Саша ещё спал, когда я тихонько, чтобы не разбудить его, выскользнула из комнаты. Я приехала на вокзал и заметила, что перрон сегодня имеет необычный вид. Он был украшен флагами, и мужчины и женщины не походили на обычных встречающих.
Стрелка медленно двигалась по белому циферблату. Размеренным шагом прогуливался по перрону высокий железнодорожник с морщинистым бесстрастным лицом. Всем видом он говорил: «Ну вот, я и сделал всё, что было нужно. Больше от меня ничего не зависит. Теперь все надо предоставить естественному ходу событий».

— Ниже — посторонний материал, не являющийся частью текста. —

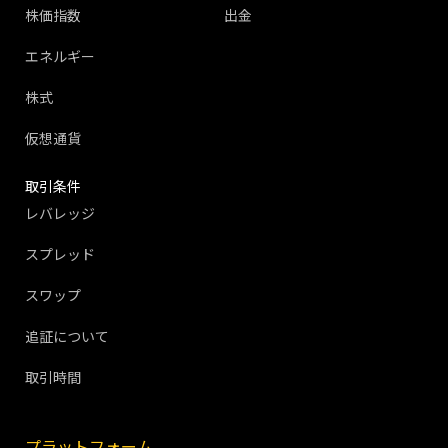
株価指数
出金
エネルギー
株式
仮想通貨
取引条件
レバレッジ
スプレッド
スワップ
追証について
取引時間
プラットフォーム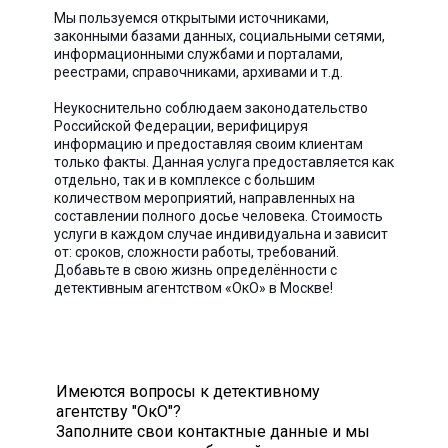
Мы пользуемся открытыми источниками,
законными базами данных, социальными сетями,
информационными службами и порталами,
реестрами, справочниками, архивами и т.д.
Неукоснительно соблюдаем законодательство
Российской Федерации, верифицируя
информацию и предоставляя своим клиентам
только факты. Данная услуга предоставляется как
отдельно, так и в комплексе с большим
количеством мероприятий, направленных на
составлении полного досье человека. Стоимость
услуги в каждом случае индивидуальна и зависит
от: сроков, сложности работы, требований.
Добавьте в свою жизнь определённости с
детективным агентством «ОкО» в Москве!
Имеются вопросы к детективному
агентству "ОкО"?
Заполните свои контактные данные и мы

Но вот люди задвигались, засуетились, те, что сидели, встали, разговоры смолкли, тревожное ожидание отразилось на лицах уже совсем ясно, и я почувствовала, что и меня охватывает странное, щемящее чувство. Все напряжённо смотрели туда, где железнодорожные пути сливаются в одну чёрную полосу. И наконец далеко-далеко появилось едва заметное облачко пара.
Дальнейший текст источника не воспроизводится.